- Exercise details
Below are the records. Restate word for word every line from the one that contains "The height and width of the screenshot is (1250, 791)." through the final line, both included.

Stored data
********************

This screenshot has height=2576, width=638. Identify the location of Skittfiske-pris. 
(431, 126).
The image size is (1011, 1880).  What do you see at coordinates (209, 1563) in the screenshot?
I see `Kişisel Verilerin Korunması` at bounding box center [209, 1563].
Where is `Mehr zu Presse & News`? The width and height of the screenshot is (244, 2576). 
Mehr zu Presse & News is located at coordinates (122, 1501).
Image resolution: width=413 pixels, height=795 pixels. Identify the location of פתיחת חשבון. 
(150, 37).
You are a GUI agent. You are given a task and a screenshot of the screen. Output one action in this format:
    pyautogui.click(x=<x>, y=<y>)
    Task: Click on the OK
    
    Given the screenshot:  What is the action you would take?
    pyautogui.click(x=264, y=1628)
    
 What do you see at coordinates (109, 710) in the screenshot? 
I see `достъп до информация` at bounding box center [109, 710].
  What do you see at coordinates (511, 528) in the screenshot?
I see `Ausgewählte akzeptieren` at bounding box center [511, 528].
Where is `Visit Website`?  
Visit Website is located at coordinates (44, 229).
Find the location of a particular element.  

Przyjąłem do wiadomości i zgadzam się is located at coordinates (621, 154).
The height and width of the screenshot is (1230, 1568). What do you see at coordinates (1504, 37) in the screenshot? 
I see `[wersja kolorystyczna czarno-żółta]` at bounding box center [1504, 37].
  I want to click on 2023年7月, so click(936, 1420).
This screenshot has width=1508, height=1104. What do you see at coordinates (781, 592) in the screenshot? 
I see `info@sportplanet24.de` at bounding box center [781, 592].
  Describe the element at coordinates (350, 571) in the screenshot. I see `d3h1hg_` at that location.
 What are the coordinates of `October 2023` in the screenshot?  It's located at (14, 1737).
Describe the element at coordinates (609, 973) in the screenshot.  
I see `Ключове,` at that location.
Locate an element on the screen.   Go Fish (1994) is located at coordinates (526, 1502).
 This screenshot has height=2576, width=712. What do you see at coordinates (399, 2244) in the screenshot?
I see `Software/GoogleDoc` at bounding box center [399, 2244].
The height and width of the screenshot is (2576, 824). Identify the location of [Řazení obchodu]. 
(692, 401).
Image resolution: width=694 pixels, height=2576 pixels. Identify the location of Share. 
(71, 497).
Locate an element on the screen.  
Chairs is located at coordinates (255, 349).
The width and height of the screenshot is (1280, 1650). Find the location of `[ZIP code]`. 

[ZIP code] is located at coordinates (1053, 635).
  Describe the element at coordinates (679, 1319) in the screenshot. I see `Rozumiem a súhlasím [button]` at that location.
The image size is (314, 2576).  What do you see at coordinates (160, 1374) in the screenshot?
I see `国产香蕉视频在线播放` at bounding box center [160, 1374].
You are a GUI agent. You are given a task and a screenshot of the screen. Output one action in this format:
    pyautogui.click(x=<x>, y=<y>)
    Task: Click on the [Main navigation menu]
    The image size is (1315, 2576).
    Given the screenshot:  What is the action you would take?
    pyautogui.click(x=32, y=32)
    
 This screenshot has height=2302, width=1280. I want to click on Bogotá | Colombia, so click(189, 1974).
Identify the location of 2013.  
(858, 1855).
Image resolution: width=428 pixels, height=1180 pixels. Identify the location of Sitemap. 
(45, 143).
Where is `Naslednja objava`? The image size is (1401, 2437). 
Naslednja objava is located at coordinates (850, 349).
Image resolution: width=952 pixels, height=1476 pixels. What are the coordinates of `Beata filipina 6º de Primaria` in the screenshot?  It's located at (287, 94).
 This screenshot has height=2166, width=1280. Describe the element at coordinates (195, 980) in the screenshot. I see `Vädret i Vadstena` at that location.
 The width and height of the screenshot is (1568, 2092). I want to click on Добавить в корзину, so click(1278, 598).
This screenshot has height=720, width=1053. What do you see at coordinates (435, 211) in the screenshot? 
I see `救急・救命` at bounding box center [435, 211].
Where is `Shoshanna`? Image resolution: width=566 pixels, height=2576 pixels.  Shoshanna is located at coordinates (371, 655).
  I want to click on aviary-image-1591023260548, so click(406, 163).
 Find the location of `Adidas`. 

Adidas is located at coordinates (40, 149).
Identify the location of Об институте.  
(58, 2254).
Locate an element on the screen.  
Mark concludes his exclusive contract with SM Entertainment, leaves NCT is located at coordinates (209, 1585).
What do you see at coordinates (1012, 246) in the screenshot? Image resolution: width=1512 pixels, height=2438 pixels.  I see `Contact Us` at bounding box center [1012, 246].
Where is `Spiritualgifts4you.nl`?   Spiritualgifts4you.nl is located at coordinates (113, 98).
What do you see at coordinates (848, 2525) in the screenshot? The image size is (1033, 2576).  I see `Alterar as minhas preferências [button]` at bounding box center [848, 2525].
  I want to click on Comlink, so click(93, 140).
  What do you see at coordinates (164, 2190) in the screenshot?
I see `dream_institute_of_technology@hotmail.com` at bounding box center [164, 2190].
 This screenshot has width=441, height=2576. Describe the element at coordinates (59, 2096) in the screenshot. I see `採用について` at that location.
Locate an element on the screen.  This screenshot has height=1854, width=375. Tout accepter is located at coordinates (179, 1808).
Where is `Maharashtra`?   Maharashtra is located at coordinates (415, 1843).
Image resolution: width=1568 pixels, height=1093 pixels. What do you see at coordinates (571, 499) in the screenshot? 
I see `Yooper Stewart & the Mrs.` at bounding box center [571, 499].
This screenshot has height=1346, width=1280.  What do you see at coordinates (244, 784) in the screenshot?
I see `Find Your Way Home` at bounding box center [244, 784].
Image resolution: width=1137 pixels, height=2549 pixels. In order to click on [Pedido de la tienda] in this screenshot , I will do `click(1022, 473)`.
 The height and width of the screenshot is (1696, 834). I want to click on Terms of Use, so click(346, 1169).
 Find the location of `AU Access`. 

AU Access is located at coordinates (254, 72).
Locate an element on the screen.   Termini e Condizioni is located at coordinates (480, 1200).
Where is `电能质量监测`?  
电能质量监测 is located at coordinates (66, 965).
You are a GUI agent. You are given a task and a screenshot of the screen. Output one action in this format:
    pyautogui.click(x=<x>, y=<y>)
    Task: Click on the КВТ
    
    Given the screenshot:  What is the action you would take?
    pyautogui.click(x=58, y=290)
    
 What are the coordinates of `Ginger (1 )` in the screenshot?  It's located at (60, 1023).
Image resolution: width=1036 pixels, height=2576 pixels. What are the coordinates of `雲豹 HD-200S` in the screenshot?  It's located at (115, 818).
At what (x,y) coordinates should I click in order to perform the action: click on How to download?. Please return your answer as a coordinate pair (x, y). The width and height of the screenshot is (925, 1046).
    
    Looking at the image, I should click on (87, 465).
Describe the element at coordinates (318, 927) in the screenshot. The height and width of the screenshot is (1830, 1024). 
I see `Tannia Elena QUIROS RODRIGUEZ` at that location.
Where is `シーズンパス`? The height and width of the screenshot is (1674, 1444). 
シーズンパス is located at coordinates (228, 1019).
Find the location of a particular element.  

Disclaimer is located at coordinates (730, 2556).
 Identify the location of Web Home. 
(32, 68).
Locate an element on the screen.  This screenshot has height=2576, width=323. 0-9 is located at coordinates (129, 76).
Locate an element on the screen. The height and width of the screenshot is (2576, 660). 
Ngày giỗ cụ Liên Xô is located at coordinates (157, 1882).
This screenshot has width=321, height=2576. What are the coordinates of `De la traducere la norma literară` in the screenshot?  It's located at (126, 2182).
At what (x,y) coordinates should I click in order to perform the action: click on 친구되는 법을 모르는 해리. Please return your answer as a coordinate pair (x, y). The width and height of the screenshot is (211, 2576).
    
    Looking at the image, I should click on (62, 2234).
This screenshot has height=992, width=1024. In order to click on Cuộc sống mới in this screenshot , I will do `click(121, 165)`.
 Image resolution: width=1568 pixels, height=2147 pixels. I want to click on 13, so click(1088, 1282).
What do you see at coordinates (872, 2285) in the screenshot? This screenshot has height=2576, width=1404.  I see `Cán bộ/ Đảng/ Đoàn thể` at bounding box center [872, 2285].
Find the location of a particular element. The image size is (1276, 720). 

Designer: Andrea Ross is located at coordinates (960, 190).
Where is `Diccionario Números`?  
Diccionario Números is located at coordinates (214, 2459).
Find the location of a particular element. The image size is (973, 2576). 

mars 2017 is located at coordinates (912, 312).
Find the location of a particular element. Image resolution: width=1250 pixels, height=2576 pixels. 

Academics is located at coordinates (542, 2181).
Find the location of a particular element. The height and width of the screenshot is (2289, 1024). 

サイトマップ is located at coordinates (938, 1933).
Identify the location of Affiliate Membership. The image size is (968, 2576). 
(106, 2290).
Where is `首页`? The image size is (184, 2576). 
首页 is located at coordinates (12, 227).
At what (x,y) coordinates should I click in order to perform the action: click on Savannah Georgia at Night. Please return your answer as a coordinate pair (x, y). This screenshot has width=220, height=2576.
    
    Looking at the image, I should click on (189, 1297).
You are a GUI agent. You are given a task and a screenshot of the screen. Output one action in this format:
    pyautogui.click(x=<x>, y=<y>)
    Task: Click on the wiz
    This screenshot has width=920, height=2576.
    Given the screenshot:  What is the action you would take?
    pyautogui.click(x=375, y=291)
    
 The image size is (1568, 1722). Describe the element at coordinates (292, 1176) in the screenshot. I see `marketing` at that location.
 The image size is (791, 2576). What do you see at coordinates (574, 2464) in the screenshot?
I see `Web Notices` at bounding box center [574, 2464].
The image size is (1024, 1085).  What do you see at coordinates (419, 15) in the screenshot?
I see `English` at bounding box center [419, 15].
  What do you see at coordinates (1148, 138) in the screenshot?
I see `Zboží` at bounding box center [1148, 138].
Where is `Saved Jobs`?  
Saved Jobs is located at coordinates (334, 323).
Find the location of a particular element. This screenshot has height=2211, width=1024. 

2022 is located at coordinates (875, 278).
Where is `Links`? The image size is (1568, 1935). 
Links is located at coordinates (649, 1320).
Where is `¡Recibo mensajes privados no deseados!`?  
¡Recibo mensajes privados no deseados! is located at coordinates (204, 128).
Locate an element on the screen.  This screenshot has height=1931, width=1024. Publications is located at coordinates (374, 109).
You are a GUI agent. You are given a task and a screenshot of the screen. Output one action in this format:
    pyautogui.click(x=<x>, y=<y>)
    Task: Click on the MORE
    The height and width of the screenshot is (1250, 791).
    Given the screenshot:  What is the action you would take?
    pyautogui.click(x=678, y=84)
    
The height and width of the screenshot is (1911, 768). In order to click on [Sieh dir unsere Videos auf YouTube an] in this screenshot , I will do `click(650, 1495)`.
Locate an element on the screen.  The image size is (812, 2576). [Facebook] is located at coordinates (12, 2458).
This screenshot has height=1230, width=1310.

********************

- Problem solution
    The height and width of the screenshot is (1250, 791).
    Given the screenshot:  What is the action you would take?
    pyautogui.click(x=678, y=84)
    
The height and width of the screenshot is (1911, 768). In order to click on [Sieh dir unsere Videos auf YouTube an] in this screenshot , I will do `click(650, 1495)`.
Locate an element on the screen.  The image size is (812, 2576). [Facebook] is located at coordinates (12, 2458).
This screenshot has height=1230, width=1310.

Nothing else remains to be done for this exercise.